START Provided information

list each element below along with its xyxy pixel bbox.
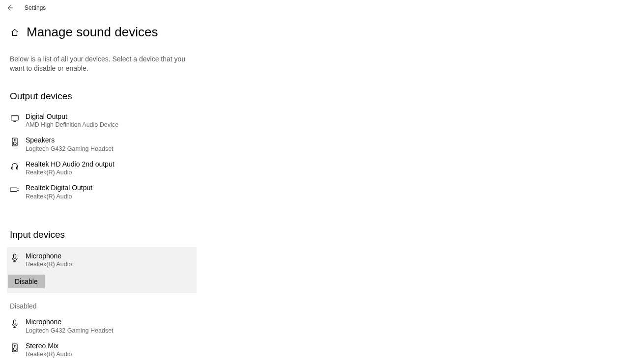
intro-text: Below is a list of all your devices. Sel… [10, 55, 192, 73]
device-realtek-2nd[interactable]: Realtek HD Audio 2nd output Realtek(R) A… [10, 156, 195, 180]
headphones-icon [10, 161, 20, 171]
speaker-icon [10, 343, 20, 353]
monitor-icon [10, 113, 20, 123]
digital-icon [10, 185, 20, 195]
device-microphone-selected[interactable]: Microphone Realtek(R) Audio [7, 247, 192, 272]
device-name: Realtek HD Audio 2nd output [26, 160, 195, 169]
svg-rect-0 [11, 115, 18, 120]
arrow-left-icon [6, 4, 13, 11]
device-sub: Realtek(R) Audio [26, 261, 192, 268]
svg-point-3 [14, 140, 15, 140]
device-sub: Logitech G432 Gaming Headset [26, 327, 195, 334]
page-title: Manage sound devices [27, 25, 158, 40]
device-sub: Realtek(R) Audio [26, 193, 195, 200]
device-realtek-digital[interactable]: Realtek Digital Output Realtek(R) Audio [10, 180, 195, 204]
disabled-label: Disabled [10, 302, 619, 310]
svg-point-10 [13, 348, 16, 351]
device-name: Realtek Digital Output [26, 184, 195, 193]
svg-point-2 [13, 142, 16, 145]
device-name: Speakers [26, 136, 195, 145]
svg-point-11 [14, 345, 15, 346]
svg-rect-6 [10, 188, 17, 192]
svg-rect-7 [14, 254, 16, 258]
microphone-icon [10, 253, 20, 263]
content: Below is a list of all your devices. Sel… [0, 55, 629, 362]
output-section-title: Output devices [10, 91, 619, 102]
home-icon[interactable] [10, 28, 20, 37]
app-name: Settings [25, 4, 46, 11]
device-digital-output[interactable]: Digital Output AMD High Definition Audio… [10, 109, 195, 133]
back-button[interactable] [0, 0, 20, 16]
device-name: Microphone [26, 252, 192, 261]
device-name: Digital Output [26, 112, 195, 121]
device-sub: Realtek(R) Audio [26, 351, 195, 358]
input-section-title: Input devices [10, 229, 619, 240]
device-name: Microphone [26, 318, 195, 327]
device-sub: AMD High Definition Audio Device [26, 121, 195, 128]
device-speakers[interactable]: Speakers Logitech G432 Gaming Headset [10, 132, 195, 156]
selected-device-block: Microphone Realtek(R) Audio Disable [7, 247, 197, 294]
device-sub: Realtek(R) Audio [26, 169, 195, 176]
device-microphone-disabled[interactable]: Microphone Logitech G432 Gaming Headset [10, 314, 195, 338]
page-header: Manage sound devices [0, 16, 629, 40]
microphone-icon [10, 319, 20, 329]
device-name: Stereo Mix [26, 342, 195, 351]
svg-rect-8 [14, 320, 16, 324]
device-stereo-mix[interactable]: Stereo Mix Realtek(R) Audio [10, 338, 195, 362]
titlebar: Settings [0, 0, 629, 16]
disable-button[interactable]: Disable [8, 275, 45, 288]
speaker-icon [10, 137, 20, 147]
device-sub: Logitech G432 Gaming Headset [26, 145, 195, 152]
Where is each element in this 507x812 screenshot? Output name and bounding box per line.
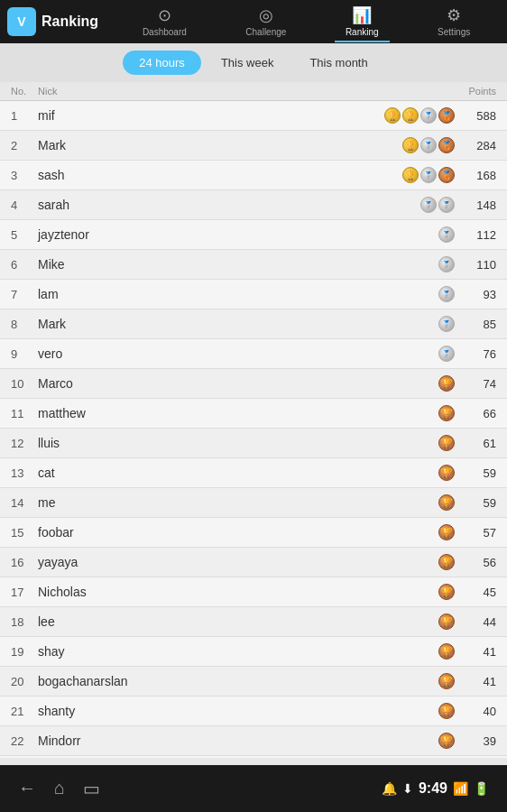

END Provided information

**Your instructions**
Each line in the entries above that includes the string "Stereo" should be extracted.

**Output of the exercise**
device-name: Stereo Mix [26, 342, 195, 351]
device-stereo-mix[interactable]: Stereo Mix Realtek(R) Audio [10, 338, 195, 362]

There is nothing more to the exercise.